For this assignment I searched “locative art” on Wikipedia, WorldCat, and Leonardo Electronic Almanac. Wikipedia is a website that can be continuously updated by any user with access to the Internet. The information it offers is bias, and the work is based upon multiple author’s opinions. Since the “authorship,” or “biographical information” is not given, the content of that webpage becomes questionable (Evaluating Information on the Internet). Yet, it does offer an actual definition of locative art, and condensed information.

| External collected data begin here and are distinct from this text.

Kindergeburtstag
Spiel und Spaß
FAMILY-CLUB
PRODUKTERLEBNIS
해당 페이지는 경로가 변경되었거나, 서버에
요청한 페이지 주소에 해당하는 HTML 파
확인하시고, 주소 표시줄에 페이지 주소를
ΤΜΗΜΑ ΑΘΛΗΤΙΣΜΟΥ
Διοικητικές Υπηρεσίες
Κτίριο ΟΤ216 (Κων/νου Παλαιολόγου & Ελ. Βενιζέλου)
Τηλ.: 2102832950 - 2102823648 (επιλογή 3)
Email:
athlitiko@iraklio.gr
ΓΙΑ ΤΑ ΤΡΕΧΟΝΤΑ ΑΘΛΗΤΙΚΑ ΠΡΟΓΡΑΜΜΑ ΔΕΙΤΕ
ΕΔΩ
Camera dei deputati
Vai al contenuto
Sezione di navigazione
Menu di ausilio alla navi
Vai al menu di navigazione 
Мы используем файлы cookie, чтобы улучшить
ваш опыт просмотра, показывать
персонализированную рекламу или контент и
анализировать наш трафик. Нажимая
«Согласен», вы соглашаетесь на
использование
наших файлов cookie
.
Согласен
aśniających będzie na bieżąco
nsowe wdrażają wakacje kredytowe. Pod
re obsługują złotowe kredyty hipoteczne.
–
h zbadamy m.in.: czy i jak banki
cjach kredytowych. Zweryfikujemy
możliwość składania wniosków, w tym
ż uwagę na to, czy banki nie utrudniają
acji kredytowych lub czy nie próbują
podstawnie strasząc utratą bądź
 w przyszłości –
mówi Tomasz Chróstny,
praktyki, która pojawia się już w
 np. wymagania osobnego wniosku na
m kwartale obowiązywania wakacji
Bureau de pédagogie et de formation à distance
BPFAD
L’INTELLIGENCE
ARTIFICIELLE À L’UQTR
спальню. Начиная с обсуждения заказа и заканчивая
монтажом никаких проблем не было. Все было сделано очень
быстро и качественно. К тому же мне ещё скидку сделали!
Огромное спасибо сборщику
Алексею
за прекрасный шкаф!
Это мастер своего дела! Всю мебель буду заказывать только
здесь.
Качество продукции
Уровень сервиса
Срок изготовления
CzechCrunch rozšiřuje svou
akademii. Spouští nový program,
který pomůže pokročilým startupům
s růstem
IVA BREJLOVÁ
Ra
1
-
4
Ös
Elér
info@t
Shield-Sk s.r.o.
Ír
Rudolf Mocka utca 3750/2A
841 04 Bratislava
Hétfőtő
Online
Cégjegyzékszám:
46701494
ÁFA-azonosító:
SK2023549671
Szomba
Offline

WorldCat offers a multitude of journals, books, scholarly articles, most of which have been peer reviewed or edited. Once the works or pieces are clicked on, WorldCat offers information about the author, along with publication dates, publication cities, and sources linked to that article or book. Furthermore, WorldCat allows its users to filter the material they want, so if they want a more current article, the user can request it. The sources on this site are more credible than Wikipedia because it offers “authorship, publishing information, source, currency, and verifiability” (Evaluating Information on the Internet).
Leonardo Electronic Almanac (LEA) offers information that was written and published by credible authors. At the end of the peer reviewed journal the user is searching, the site provides in depth information about the author and publisher. While LEA offers “recent work and topics of current relevance”, it is prone to bias (LEA About). The author’s are experts in their respective field, and will have some bias towards their own work.
Where WorldCat and LEA offers journals and books about the topic, Wikipedia offers a distinctive definition with a condensed background.